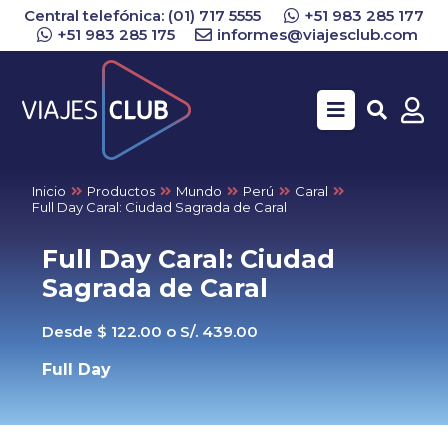
Central telefónica: (01) 717 5555
+51 983 285 177
+51 983 285 175
informes@viajesclub.com
Buscar
Inicio
Productos
Mundo
Perú
Caral
Full Day Caral: Ciudad Sagrada de Caral
Full Day Caral: Ciudad
Sagrada de Caral
Desde $ 122.00 o S/. 439.00
Full Day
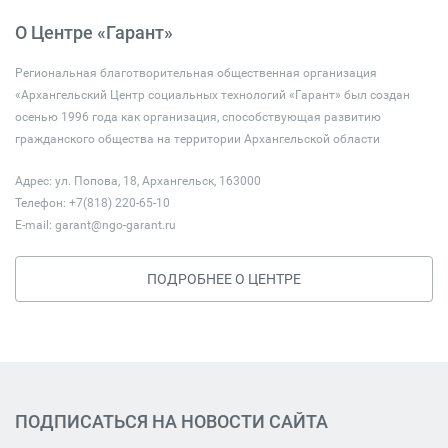
О Центре «Гарант»
Региональная благотворительная общественная организация
«Архангельский Центр социальных технологий «Гарант» был создан
осенью 1996 года как организация, способствующая развитию
гражданского общества на территории Архангельской области
Адрес: ул. Попова, 18, Архангельск, 163000
Телефон: +7(818) 220-65-10
E-mail:
garant@ngo-garant.ru
ПОДРОБНЕЕ О ЦЕНТРЕ
ПОДПИСАТЬСЯ НА НОВОСТИ САЙТА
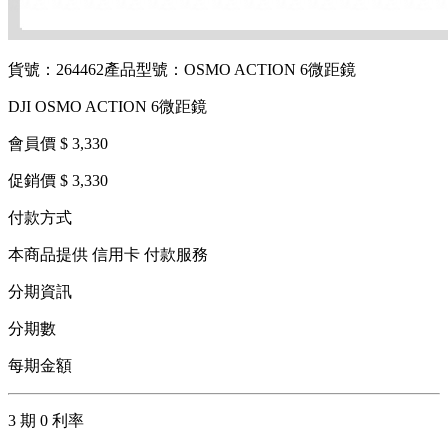
貨號：264462
產品型號：OSMO ACTION 6微距鏡
DJI OSMO ACTION 6微距鏡
會員價 $ 3,330
促銷價 $ 3,330
付款方式
本商品提供 信用卡 付款服務
分期資訊
分期數
每期金額
3 期 0 利率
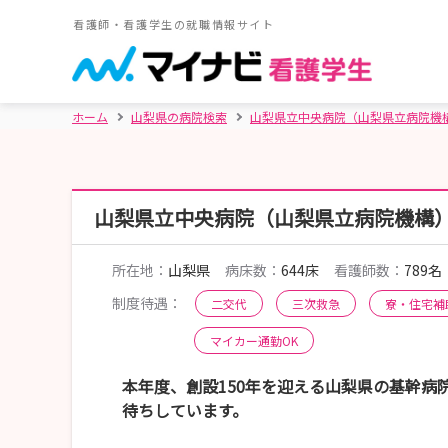
看護師・看護学生の就職情報サイト
ホーム
山梨県の病院検索
山梨県立中央病院（山梨県立病院機
山梨県立中央病院（山梨県立病院機構
所在地：
山梨県
病床数：
644床
看護師数：
789名
制度待遇：
二交代
三次救急
寮・住宅補
マイカー通勤OK
本年度、創設150年を迎える山梨県の基幹病
待ちしています。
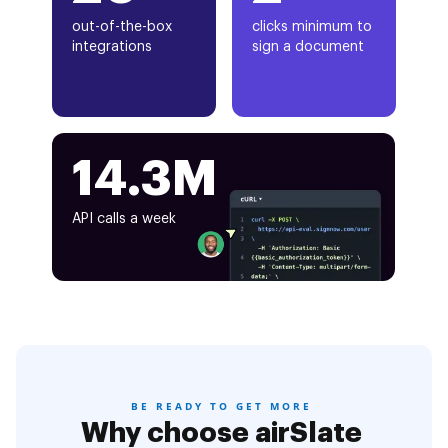
out-of-the-box
clicks minimum to
integrations
sign a document
14.3M
API calls a week
BE READY TO GET MORE
Why choose airSlate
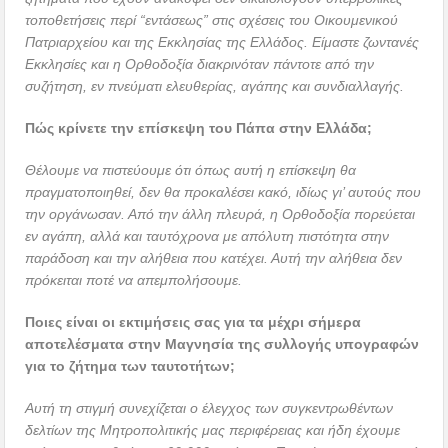
τοποθετήσεις περί “εντάσεως” στις σχέσεις του Οικουμενικού
Πατριαρχείου και της Εκκλησίας της Ελλάδος. Είμαστε ζωντανές
Εκκλησίες και η Ορθοδοξία διακρινόταν πάντοτε από την
συζήτηση, εν πνεύματι ελευθερίας, αγάπης και συνδιαλλαγής.
Πώς κρίνετε την επίσκεψη του Πάπα στην Ελλάδα;
Θέλουμε να πιστεύουμε ότι όπως αυτή η επίσκεψη θα
πραγματοποιηθεί, δεν θα προκαλέσει κακό, ιδίως γι’ αυτούς που
την οργάνωσαν. Από την άλλη πλευρά, η Ορθοδοξία πορεύεται
εν αγάπη, αλλά και ταυτόχρονα με απόλυτη πιστότητα στην
παράδοση και την αλήθεια που κατέχει. Αυτή την αλήθεια δεν
πρόκειται ποτέ να απεμπολήσουμε.
Ποιες είναι οι εκτιμήσεις σας για τα μέχρι σήμερα
αποτελέσματα στην Μαγνησία της συλλογής υπογραφών
για το ζήτημα των ταυτοτήτων;
Αυτή τη στιγμή συνεχίζεται ο έλεγχος των συγκεντρωθέντων
δελτίων της Μητροπολιτικής μας περιφέρειας και ήδη έχουμε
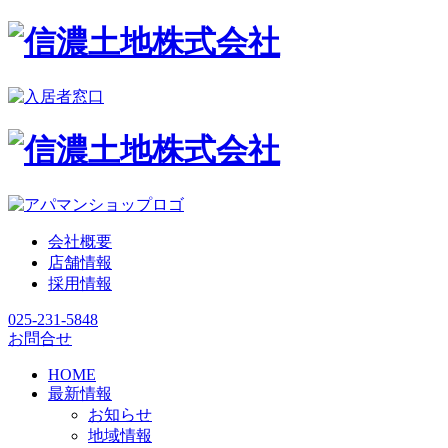
会社概要
店舗情報
採用情報
025-231-5848
お問合せ
HOME
最新情報
お知らせ
地域情報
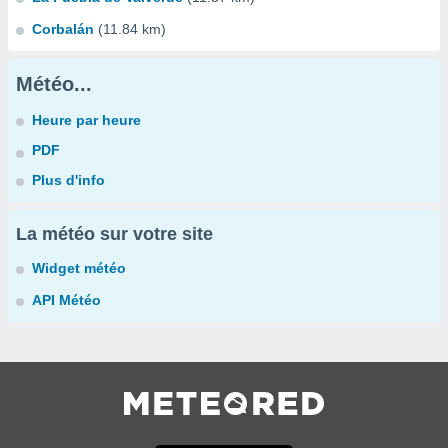
Corbalán
(11.84 km)
Météo...
Heure par heure
PDF
Plus d'info
La météo sur votre site
Widget météo
API Météo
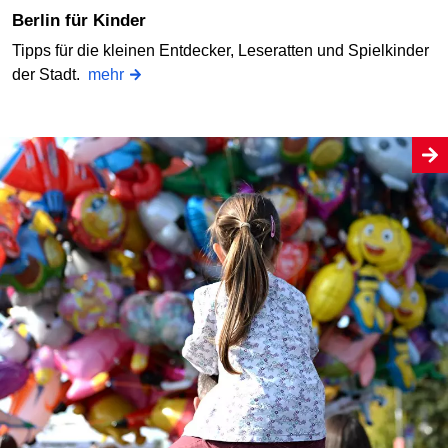
Berlin für Kinder
Tipps für die kleinen Entdecker, Leseratten und Spielkinder
der Stadt.
mehr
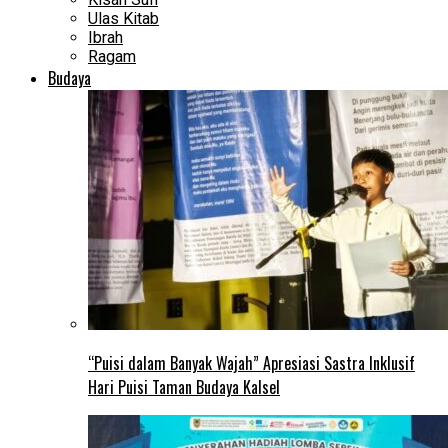
Ulas Kitab
Ibrah
Ragam
Budaya
“Puisi dalam Banyak Wajah” Apresiasi Sastra Inklusif
Hari Puisi Taman Budaya Kalsel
* * * *
YOUR TASK ::
What you return should match the material word for word, apart from the pictures.

ANSWER BOX ::
Central telefónica: (01) 717 5555
+51 983 285 177
+51 983 285 175
informes@viajesclub.com
Buscar
Inicio
Productos
Mundo
Perú
Caral
Full Day Caral: Ciudad Sagrada de Caral
Full Day Caral: Ciudad
Sagrada de Caral
Desde $ 122.00 o S/. 439.00
Full Day
О Центре «Гарант»
Региональная благотворительная общественная организация
«Архангельский Центр социальных технологий «Гарант» был создан
осенью 1996 года как организация, способствующая развитию
гражданского общества на территории Архангельской области
Адрес: ул. Попова, 18, Архангельск, 163000
Телефон: +7(818) 220-65-10
E-mail:
garant@ngo-garant.ru
ПОДРОБНЕЕ О ЦЕНТРЕ
ПОДПИСАТЬСЯ НА НОВОСТИ САЙТА
貨號：264462
產品型號：OSMO ACTION 6微距鏡
DJI OSMO ACTION 6微距鏡
會員價 $ 3,330
促銷價 $ 3,330
付款方式
本商品提供 信用卡 付款服務
分期資訊
分期數
每期金額
3 期 0 利率
看護師・看護学生の就職情報サイト
ホーム
山梨県の病院検索
山梨県立中央病院（山梨県立病院機
山梨県立中央病院（山梨県立病院機構
所在地：
山梨県
病床数：
644床
看護師数：
789名
制度待遇：
二交代
三次救急
寮・住宅補
マイカー通勤OK
本年度、創設150年を迎える山梨県の基幹病
待ちしています。
out-of-the-box
clicks minimum to
integrations
sign a document
14.3M
API calls a week
BE READY TO GET MORE
Why choose airSlate
τοποθετήσεις περί “εντάσεως” στις σχέσεις του Οικουμενικού
Πατριαρχείου και της Εκκλησίας της Ελλάδος. Είμαστε ζωντανές
Εκκλησίες και η Ορθοδοξία διακρινόταν πάντοτε από την
συζήτηση, εν πνεύματι ελευθερίας, αγάπης και συνδιαλλαγής.
Πώς κρίνετε την επίσκεψη του Πάπα στην Ελλάδα;
Θέλουμε να πιστεύουμε ότι όπως αυτή η επίσκεψη θα
πραγματοποιηθεί, δεν θα προκαλέσει κακό, ιδίως γι’ αυτούς που
την οργάνωσαν. Από την άλλη πλευρά, η Ορθοδοξία πορεύεται
εν αγάπη, αλλά και ταυτόχρονα με απόλυτη πιστότητα στην
παράδοση και την αλήθεια που κατέχει. Αυτή την αλήθεια δεν
πρόκειται ποτέ να απεμπολήσουμε.
Ποιες είναι οι εκτιμήσεις σας για τα μέχρι σήμερα
αποτελέσματα στην Μαγνησία της συλλογής υπογραφών
για το ζήτημα των ταυτοτήτων;
Αυτή τη στιγμή συνεχίζεται ο έλεγχος των συγκεντρωθέντων
δελτίων της Μητροπολιτικής μας περιφέρειας και ήδη έχουμε
会社概要
店舗情報
採用情報
025-231-5848
お問合せ
HOME
最新情報
お知らせ
地域情報
Corbalán
(11.84 km)
Météo...
Heure par heure
PDF
Plus d'info
La météo sur votre site
Widget météo
API Météo
Berlin für Kinder
Tipps für die kleinen Entdecker, Leseratten und Spielkinder
der Stadt.
mehr
Ulas Kitab
Ibrah
Ragam
Budaya
“Puisi dalam Banyak Wajah” Apresiasi Sastra Inklusif
Hari Puisi Taman Budaya Kalsel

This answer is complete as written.